Clever Email Marketing

Luigi offers a promotion called "Win 52 Pizzas for a Year". This word of mouth driven promotion is an idea Luigi used to build a customer base via computer.

"I wanted a way to get a lot of my customer's email addresses so I can send them coupons and specials," he says. "I had my wife create an entry form that included spaces for the customer's name and email address and birthday. I had my interns enter them into a database. I've created a birthday club from this."

Luigi did this promotion for the first time this year. He had about 250 people sign up, and the winner was chosen from a random drawing. He used this database to create a birthday club. He mails the people in the club a card and a gift certificate for a free pizza on their birthday.

Other Marketing Strategies

Some of the other marketing tools that Luigi uses are: "Win your office a free pizza!" and "Moving Targets". With the office promotion, he offers a different local business a free catered lunch so that he gains exposure. With this promotion, Luigi has a bowl set up inside the restaurant for people to drop their business card in. He draws a card every Monday, and gives a company a free large pizza and a two-liter bottle of soda.

"The people have to come in to put their card in anyway, but they always become repeat customers," Luigi says.

He targets new residents of Poughkeepsie and the surrounding area with the "Moving Targets." With this promotion, he offers a gift certificate for a large two-topping pizza to 30 new home owners in the area each month.

Luigi also uses the Val-Pack direct mail service to send mailers to people in the area around his pizzeria. He uses a four color coupon that offers specials like buy two subs, get the third free; get a free topping and soda and buy two dinner entrees and get free garlic bread. He sends out 10,000 coupons monthly with Val-Pack, and has had a 3 to 5 percent redemption rate in the past eight months.

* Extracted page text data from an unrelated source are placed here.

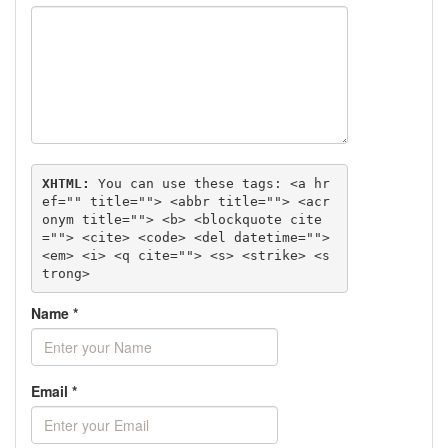
XHTML:
 You can use these tags: 
<a hr
ef="" title=""> <abbr title=""> <acr
onym title=""> <b> <blockquote cite
=""> <cite> <code> <del datetime=""> 
<em> <i> <q cite=""> <s> <strike> <s
trong> 
Name
*
Email
*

On his pizza box, he has the Marina's name, logo, catering information, location, phone number and one coupon printed in black and white. His special with these coupons is for the customers to collect ten coupons and get a free pizza.

On His Own

Luigi has made a successful business for himself with Marina's without a lot of formal education. He said that he has learned everything he knows on his own.

"I learned a lot the stuff I know at pizza conventions," Luigi says. "In order to stay on top of the competition, you have to do stuff before everyone else. That's why I've been successful."

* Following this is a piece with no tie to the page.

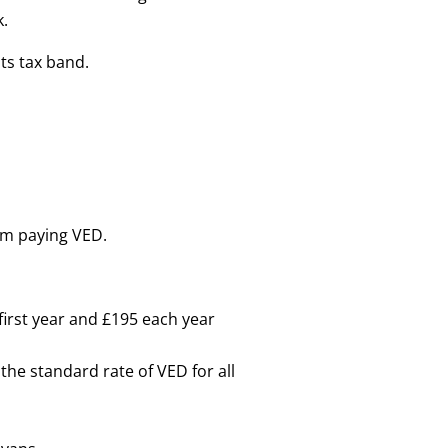
k.
its tax band.
om paying VED.
first year and £195 each year
the standard rate of VED for all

Luigi does not use an advertising agency to do his promotional materials. Like his business knowledge, he has learned to do this on his own.

"I do all my materials myself," he says. "My wife does all the graphics. I just go to the local copy place and get stuff run off."

About Marina's – the Operation

Marina's is a 1,200-foot full-service restaurant. There is no price limit on a delivery to anywhere in the five-mile delivery area. Luigi has about 10 employees who work for him mostly part-time. His menu features pastas, 20 different gourmet pizzas, salads, ten sandwiches, appetizers and desserts.

Sandwiches make up about 15 percent of sales each week. He makes nine hot sandwiches and one cold sandwich. The cold sandwich, known as the "Italian Combo" with ham, salami, pepperoni, provolone and balsamic vinaigrette dressing, is a best seller. A couple other top sellers are the "Grilled Chicken, Mozzarella, Tomato and Basil" and the "Chicken Marsala." These are served hot on homemade foccacia bread.

Luigi says that since he's introduced the foccacia, his sandwiches have really taken off. The sandwiches range in price from $4.95 to $5.50. He does not currently offer any sandwich combos, but he does offer pizza and pasta combos. For instance, all pastas come with a salad. He also has a pizza slice and drink combo.

The average pizza is about $11.50 per pie and a slice of pizza runs $1.50-$2.50. Luigi says pizza pies and slices make up about 60 percent of his business each week. Pasta dishes average $8 per plate and make up about 10 percent of the weekly sales. All foods are made to order. Everything Luigi serves at Marina's is made from scratch.